==== THE DATA
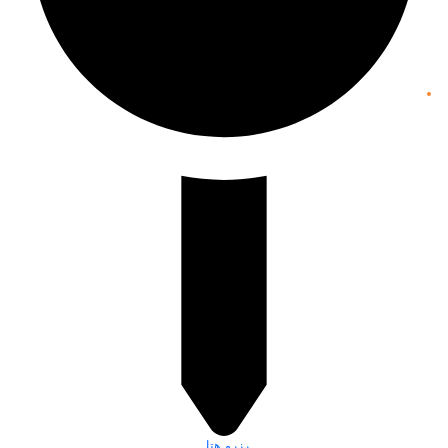
رزرو هتل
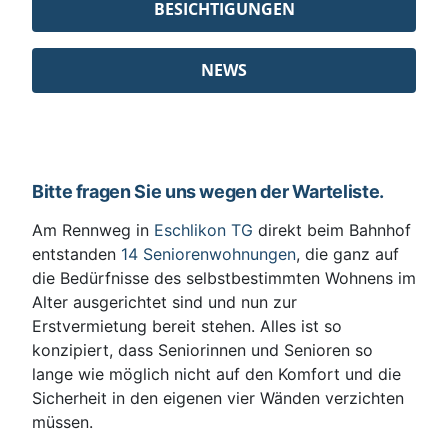
BESICHTIGUNGEN
NEWS
Bitte fragen Sie uns wegen der Warteliste.
Am Rennweg in
Eschlikon TG
direkt beim Bahnhof
entstanden
14 Seniorenwohnungen
, die ganz auf
die Bedürfnisse des selbstbestimmten Wohnens im
Alter ausgerichtet sind und nun zur
Erstvermietung bereit stehen. Alles ist so
konzipiert, dass Seniorinnen und Senioren so
lange wie möglich nicht auf den Komfort und die
Sicherheit in den eigenen vier Wänden verzichten
müssen.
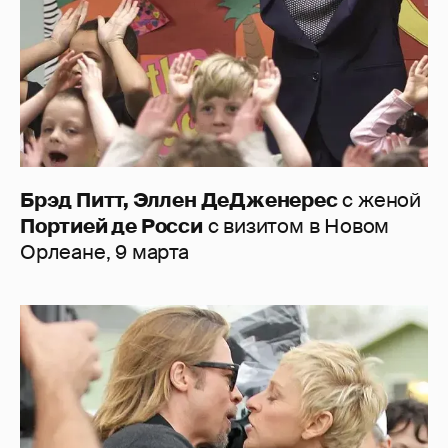
Брэд Питт, Эллен ДеДженерес
с женой
Портией де Росси
с визитом в Новом
Орлеане, 9 марта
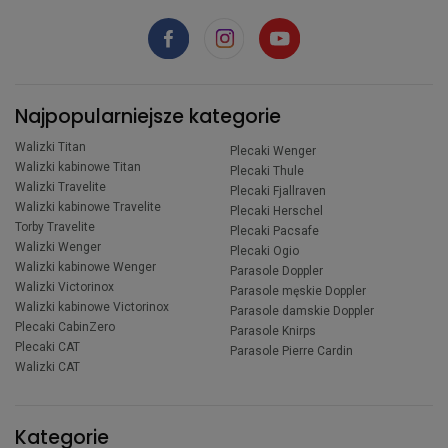
Najpopularniejsze kategorie
Walizki Titan
Plecaki Wenger
Walizki kabinowe Titan
Plecaki Thule
Walizki Travelite
Plecaki Fjallraven
Walizki kabinowe Travelite
Plecaki Herschel
Torby Travelite
Plecaki Pacsafe
Walizki Wenger
Plecaki Ogio
Walizki kabinowe Wenger
Parasole Doppler
Walizki Victorinox
Parasole męskie Doppler
Walizki kabinowe Victorinox
Parasole damskie Doppler
Plecaki CabinZero
Parasole Knirps
Plecaki CAT
Parasole Pierre Cardin
Walizki CAT
Kategorie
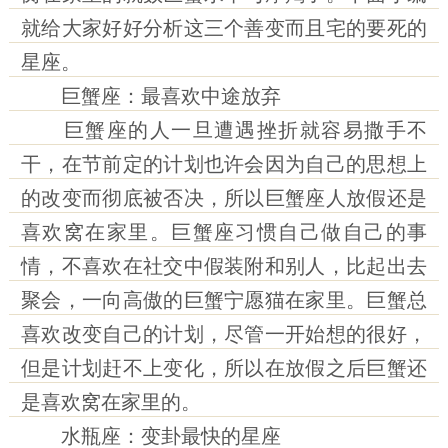
就给大家好好分析这三个善变而且宅的要死的
星座。
巨蟹座：最喜欢中途放弃
巨蟹座的人一旦遭遇挫折就容易撒手不
干，在节前定的计划也许会因为自己的思想上
的改变而彻底被否决，所以巨蟹座人放假还是
喜欢窝在家里。巨蟹座习惯自己做自己的事
情，不喜欢在社交中假装附和别人，比起出去
聚会，一向高傲的巨蟹宁愿猫在家里。巨蟹总
喜欢改变自己的计划，尽管一开始想的很好，
但是计划赶不上变化，所以在放假之后巨蟹还
是喜欢窝在家里的。
水瓶座：变卦最快的星座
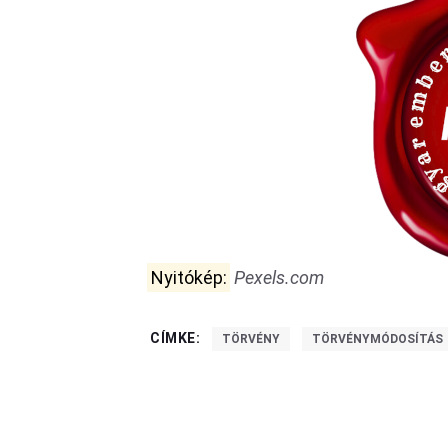
Nyitókép:
Pexels.com
CÍMKE:
TÖRVÉNY
TÖRVÉNYMÓDOSÍTÁS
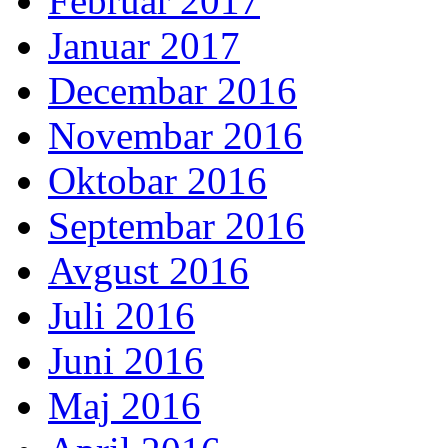
Februar 2017
Januar 2017
Decembar 2016
Novembar 2016
Oktobar 2016
Septembar 2016
Avgust 2016
Juli 2016
Juni 2016
Maj 2016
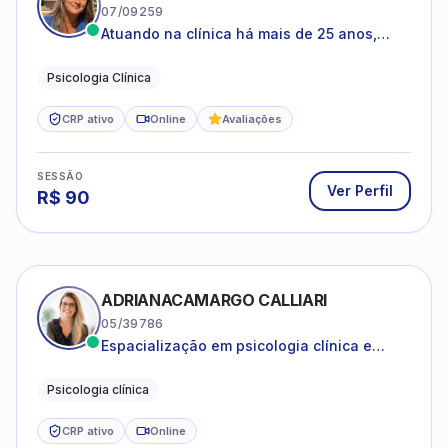
07/09259
Atuando na clínica há mais de 25 anos,
amparada pela psicanálise e suas
estruturas, com experiência em
Psicologia Clínica
atendimento a jovens e adultos.
CRP ativo
Online
Avaliações
SESSÃO
Ver Perfil
R$
90
ADRIANACAMARGO CALLIARI
05/39786
Espacialização em psicologia clínica e
coach
Psicologia clínica
CRP ativo
Online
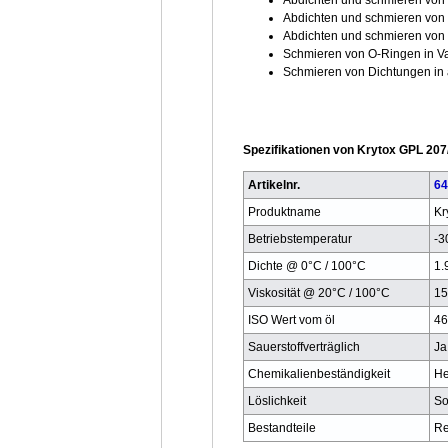
Abdichten und schmieren vo
Abdichten und schmieren von
Abdichten und schmieren vo
Schmieren von O-Ringen in 
Schmieren von Dichtungen i
Spezifikationen von Krytox GPL 20
Artikelnr.
64
Produktname
Kr
Betriebstemperatur
-3
Dichte @ 0°C / 100°C
1.
Viskosität @ 20°C / 100°C
15
ISO Wert vom öl
46
Sauerstoffverträglich
Ja
Chemikalienbeständigkeit
He
Löslichkeit
So
Bestandteile
Re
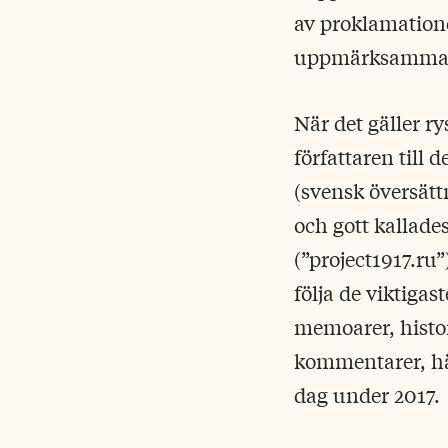
av proklamationer
uppmärksammats 
När det gäller r
författaren till
(svensk översättn
och gott kallades
(”project1917.ru”
följa de viktiga
memoarer, histo
kommentarer, hän
dag under 2017.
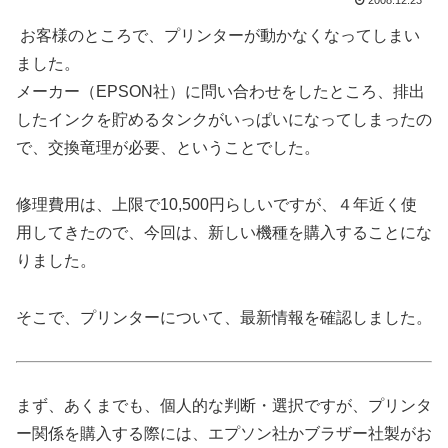
2008.12.23
お客様のところで、プリンターが動かなくなってしまい
ました。
メーカー（EPSON社）に問い合わせをしたところ、排出
したインクを貯めるタンクがいっぱいになってしまったの
で、交換竜理が必要、ということでした。
修理費用は、上限で10,500円らしいですが、４年近く使
用してきたので、今回は、新しい機種を購入することにな
りました。
そこで、プリンターについて、最新情報を確認しました。
まず、あくまでも、個人的な判断・選択ですが、プリンタ
ー関係を購入する際には、エプソン社かブラザー社製がお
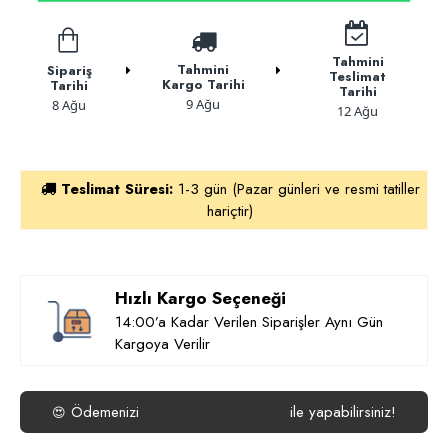
Tahmini
Tahmini
Sipariş
Teslimat
Kargo Tarihi
Tarihi
Tarihi
9 Ağu
8 Ağu
12 Ağu
Teslimat Süresi:
1-3 gün (Pazar günleri ve resmi tatiller
hariçtir)
Hızlı Kargo Seçeneği
14:00’a Kadar Verilen Siparişler Aynı Gün
Kargoya Verilir
Ödemenizi
ile yapabilirsiniz!
😍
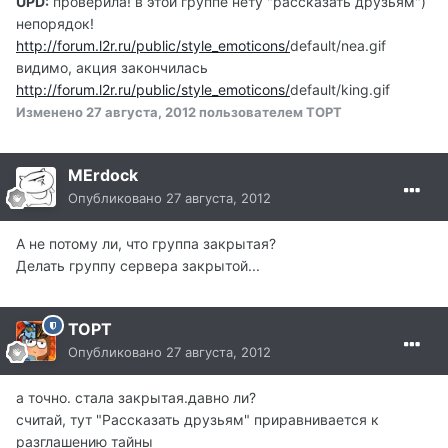
UPD:
проверила! в этой группе нету "рассказать друзьям")
непорядок!
http://forum.l2r.ru/public/style_emoticons/
default/nea.gif
видимо, акция закончилась
http://forum.l2r.ru/public/style_emoticons/
default/king.gif
Изменено
27 августа, 2012
пользователем TOPT
MErdock
Опубликовано
27 августа, 2012
А не потому ли, что группа закрытая?
Делать группу сервера закрытой...
TOPT
Опубликовано
27 августа, 2012
а точно. стала закрытая.давно ли?
считай, тут "Рассказать друзьям" приравнивается к
разглашению тайны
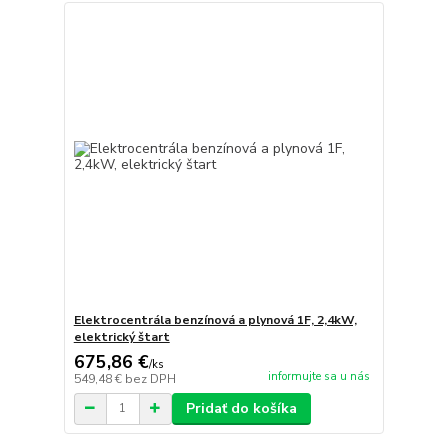
Elektrocentrála benzínová a plynová 1F, 2,4kW,
elektrický štart
675,86 €
/
ks
informujte sa u nás
549,48 €
bez DPH
Pridať do košíka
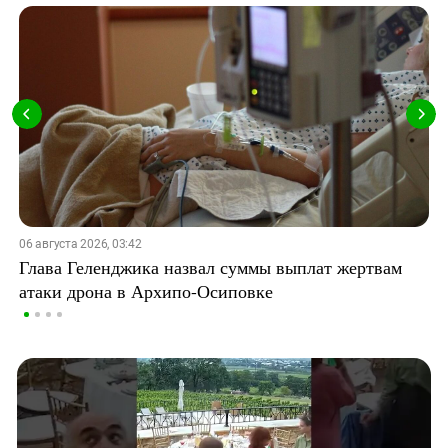
06 августа 2026, 03:42
Глава Геленджика назвал суммы выплат жертвам
атаки дрона в Архипо-Осиповке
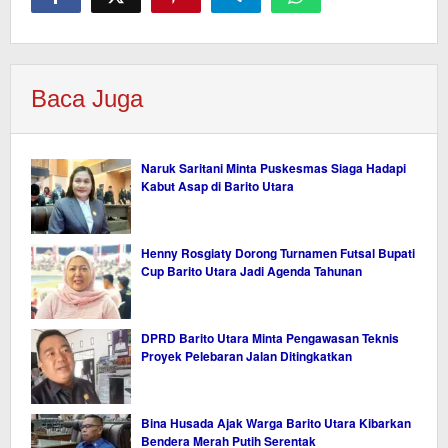
Baca Juga
Naruk Saritani Minta Puskesmas Siaga Hadapi
Kabut Asap di Barito Utara
Henny Rosgiaty Dorong Turnamen Futsal Bupati
Cup Barito Utara Jadi Agenda Tahunan
DPRD Barito Utara Minta Pengawasan Teknis
Proyek Pelebaran Jalan Ditingkatkan
Bina Husada Ajak Warga Barito Utara Kibarkan
Bendera Merah Putih Serentak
========
| REQUIREMENT |
Except for the pictures, the whole listing above should be transcribed exactly.

| ANSWER BOX |
رزرو هتل
BESICHTIGUNGEN
NEWS
Bitte fragen Sie uns wegen der Warteliste.
Am Rennweg in
Eschlikon TG
direkt beim Bahnhof
entstanden
14 Seniorenwohnungen
, die ganz auf
die Bedürfnisse des selbstbestimmten Wohnens im
Alter ausgerichtet sind und nun zur
Erstvermietung bereit stehen. Alles ist so
konzipiert, dass Seniorinnen und Senioren so
lange wie möglich nicht auf den Komfort und die
Sicherheit in den eigenen vier Wänden verzichten
müssen.
Брэд Питт, Эллен ДеДженерес
с женой
Портией де Росси
с визитом в Новом
Орлеане, 9 марта
Najpopularniejsze kategorie
Walizki Titan
Plecaki Wenger
Walizki kabinowe Titan
Plecaki Thule
Walizki Travelite
Plecaki Fjallraven
Walizki kabinowe Travelite
Plecaki Herschel
Torby Travelite
Plecaki Pacsafe
Walizki Wenger
Plecaki Ogio
Walizki kabinowe Wenger
Parasole Doppler
Walizki Victorinox
Parasole męskie Doppler
Walizki kabinowe Victorinox
Parasole damskie Doppler
Plecaki CabinZero
Parasole Knirps
Plecaki CAT
Parasole Pierre Cardin
Walizki CAT
Kategorie
就给大家好好分析这三个善变而且宅的要死的
星座。
巨蟹座：最喜欢中途放弃
巨蟹座的人一旦遭遇挫折就容易撒手不
干，在节前定的计划也许会因为自己的思想上
的改变而彻底被否决，所以巨蟹座人放假还是
喜欢窝在家里。巨蟹座习惯自己做自己的事
情，不喜欢在社交中假装附和别人，比起出去
聚会，一向高傲的巨蟹宁愿猫在家里。巨蟹总
喜欢改变自己的计划，尽管一开始想的很好，
但是计划赶不上变化，所以在放假之后巨蟹还
是喜欢窝在家里的。
水瓶座：变卦最快的星座
Nyitókép:
Pexels.com
CÍMKE:
TÖRVÉNY
TÖRVÉNYMÓDOSÍTÁS
Februar 2017
Januar 2017
Decembar 2016
Novembar 2016
Oktobar 2016
Septembar 2016
Avgust 2016
Juli 2016
Juni 2016
Maj 2016
07/09259
Atuando na clínica há mais de 25 anos,
amparada pela psicanálise e suas
estruturas, com experiência em
Psicologia Clínica
atendimento a jovens e adultos.
CRP ativo
Online
Avaliações
SESSÃO
Ver Perfil
R$
90
ADRIANACAMARGO CALLIARI
05/39786
Espacialização em psicologia clínica e
coach
Psicologia clínica
CRP ativo
Online
Abdichten und schmieren vo
Abdichten und schmieren von
Abdichten und schmieren vo
Schmieren von O-Ringen in 
Schmieren von Dichtungen i
Spezifikationen von Krytox GPL 20
Artikelnr.
64
Produktname
Kr
Betriebstemperatur
-3
Dichte @ 0°C / 100°C
1.
Viskosität @ 20°C / 100°C
15
ISO Wert vom öl
46
Sauerstoffverträglich
Ja
Chemikalienbeständigkeit
He
Löslichkeit
So
Bestandteile
Re
av proklamationer
uppmärksammats 
När det gäller r
författaren till
(svensk översättn
och gott kallades
(”project1917.ru”
följa de viktiga
memoarer, histo
kommentarer, hän
dag under 2017.
2008.12.23
お客様のところで、プリンターが動かなくなってしまい
ました。
メーカー（EPSON社）に問い合わせをしたところ、排出
したインクを貯めるタンクがいっぱいになってしまったの
で、交換竜理が必要、ということでした。
修理費用は、上限で10,500円らしいですが、４年近く使
用してきたので、今回は、新しい機種を購入することにな
りました。
そこで、プリンターについて、最新情報を確認しました。
まず、あくまでも、個人的な判断・選択ですが、プリンタ
ー関係を購入する際には、エプソン社かブラザー社製がお
Tahmini
Tahmini
Sipariş
Teslimat
Kargo Tarihi
Tarihi
Tarihi
9 Ağu
8 Ağu
12 Ağu
Teslimat Süresi:
1-3 gün (Pazar günleri ve resmi tatiller
hariçtir)
Hızlı Kargo Seçeneği
14:00’a Kadar Verilen Siparişler Aynı Gün
Kargoya Verilir
Ödemenizi
ile yapabilirsiniz!
😍
UPD:
проверила! в этой группе нету "рассказать друзьям")
непорядок!
http://forum.l2r.ru/public/style_emoticons/
default/nea.gif
видимо, акция закончилась
http://forum.l2r.ru/public/style_emoticons/
default/king.gif
Изменено
27 августа, 2012
пользователем TOPT
MErdock
Опубликовано
27 августа, 2012
А не потому ли, что группа закрытая?
Делать группу сервера закрытой...
TOPT
Опубликовано
27 августа, 2012
а точно. стала закрытая.давно ли?
считай, тут "Рассказать друзьям" приравнивается к
разглашению тайны
Elektrocentrála benzínová a plynová 1F, 2,4kW,
elektrický štart
675,86 €
/
ks
informujte sa u nás
549,48 €
bez DPH
Pridať do košíka
06 августа 2026, 03:42
Глава Геленджика назвал суммы выплат жертвам
атаки дрона в Архипо-Осиповке
Baca Juga
Naruk Saritani Minta Puskesmas Siaga Hadapi
Kabut Asap di Barito Utara
Henny Rosgiaty Dorong Turnamen Futsal Bupati
Cup Barito Utara Jadi Agenda Tahunan
DPRD Barito Utara Minta Pengawasan Teknis
Proyek Pelebaran Jalan Ditingkatkan
Bina Husada Ajak Warga Barito Utara Kibarkan
Bendera Merah Putih Serentak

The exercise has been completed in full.